Graphene continues to dazzle us with its strength and its versatility – exciting new applications are being discovered for it all the time, and now scientists have found a way of manipulating the wonder material so that it can better filter impurities out of water.
The two-dimensional material comprised of carbon atoms has been studied as a way of cleaning up water before, but the new method could offer the most promising approach yet. It's all down to the exploitation of what are known as van der Waals gaps: the tiny spaces that appear between 2D nanomaterials when they're layered on top of each other.

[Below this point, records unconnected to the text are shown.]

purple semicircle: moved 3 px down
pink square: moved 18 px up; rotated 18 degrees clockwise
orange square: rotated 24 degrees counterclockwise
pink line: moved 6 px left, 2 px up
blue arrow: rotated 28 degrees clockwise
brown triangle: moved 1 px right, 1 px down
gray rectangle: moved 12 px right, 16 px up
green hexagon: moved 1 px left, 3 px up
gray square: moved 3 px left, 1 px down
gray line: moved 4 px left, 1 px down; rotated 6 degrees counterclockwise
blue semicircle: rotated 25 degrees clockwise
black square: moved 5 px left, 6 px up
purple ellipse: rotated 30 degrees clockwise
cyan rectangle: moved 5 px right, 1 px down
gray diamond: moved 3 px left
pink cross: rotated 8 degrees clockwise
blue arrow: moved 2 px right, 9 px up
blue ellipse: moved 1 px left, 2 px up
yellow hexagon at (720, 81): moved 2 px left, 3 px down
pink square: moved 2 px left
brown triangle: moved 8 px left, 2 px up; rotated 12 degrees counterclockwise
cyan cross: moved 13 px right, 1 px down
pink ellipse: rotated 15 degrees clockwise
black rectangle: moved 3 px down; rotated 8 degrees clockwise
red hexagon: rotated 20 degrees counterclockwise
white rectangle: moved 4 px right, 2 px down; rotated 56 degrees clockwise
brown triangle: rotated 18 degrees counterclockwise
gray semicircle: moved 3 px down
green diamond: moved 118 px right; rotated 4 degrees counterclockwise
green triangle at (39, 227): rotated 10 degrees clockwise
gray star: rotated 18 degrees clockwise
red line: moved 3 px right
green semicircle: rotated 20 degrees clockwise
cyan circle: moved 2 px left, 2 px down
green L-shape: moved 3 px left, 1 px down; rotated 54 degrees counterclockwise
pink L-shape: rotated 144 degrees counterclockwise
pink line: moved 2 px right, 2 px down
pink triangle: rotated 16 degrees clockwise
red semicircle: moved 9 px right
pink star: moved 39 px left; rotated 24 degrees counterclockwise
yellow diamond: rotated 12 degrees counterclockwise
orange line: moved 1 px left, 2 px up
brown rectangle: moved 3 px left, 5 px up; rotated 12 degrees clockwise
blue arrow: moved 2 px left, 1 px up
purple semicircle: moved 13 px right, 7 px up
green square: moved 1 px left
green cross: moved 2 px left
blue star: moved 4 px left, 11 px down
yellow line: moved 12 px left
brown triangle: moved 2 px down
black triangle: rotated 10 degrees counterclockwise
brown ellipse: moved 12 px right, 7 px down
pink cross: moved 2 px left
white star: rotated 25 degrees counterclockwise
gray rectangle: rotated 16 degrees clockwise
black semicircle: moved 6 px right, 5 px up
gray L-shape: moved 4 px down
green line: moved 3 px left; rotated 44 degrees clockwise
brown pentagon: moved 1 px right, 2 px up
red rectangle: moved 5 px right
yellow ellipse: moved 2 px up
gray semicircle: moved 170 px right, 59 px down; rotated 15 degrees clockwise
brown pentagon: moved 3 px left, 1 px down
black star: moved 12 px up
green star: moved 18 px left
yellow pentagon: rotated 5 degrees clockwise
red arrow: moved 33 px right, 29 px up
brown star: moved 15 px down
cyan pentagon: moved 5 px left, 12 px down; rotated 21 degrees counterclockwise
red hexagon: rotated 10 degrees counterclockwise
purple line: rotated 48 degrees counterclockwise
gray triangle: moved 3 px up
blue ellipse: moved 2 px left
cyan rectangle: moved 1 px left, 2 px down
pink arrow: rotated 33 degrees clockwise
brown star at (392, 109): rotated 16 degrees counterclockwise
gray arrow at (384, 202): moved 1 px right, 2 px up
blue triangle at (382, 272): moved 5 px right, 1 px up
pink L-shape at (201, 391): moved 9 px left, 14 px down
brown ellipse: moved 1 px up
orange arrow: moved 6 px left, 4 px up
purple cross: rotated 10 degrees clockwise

These nanochannels can be used in a variety of ways, which scientists are now exploring, but the thinness of graphene causes a problem for filtration: liquid has to spend much of its time travelling along the horizontal plane, rather than the vertical one, which would be much quicker.
To solve this problem, the team behind the new study used an elastic substrate to scrunch up the graphene layer into a microscopic series of peaks and valleys. That means liquid can scoot down the side of a peak vertically, rather than trekking across the open plains horizontally (all at the nanoscale, of course).
"When you start wrinkling the graphene, you're tilting the sheets and the channels out of plane," says materials scientist Muchun Liu from the Massachusetts Institute of Technology (MIT).
"If you wrinkle it a lot, the channels end up being aligned almost vertically."
To finish the effect, the graphene and substrate are fixed in an epoxy substance, before the tops of the peaks and the bottoms of the valleys are trimmed off. It gives liquid a quicker route through the graphene while still enabling filtration to happen.
Liu and her colleagues have given the new materials the name VAGMEs (vertically aligned graphene membranes), and further down the line they could find uses far beyond making water safe to drink.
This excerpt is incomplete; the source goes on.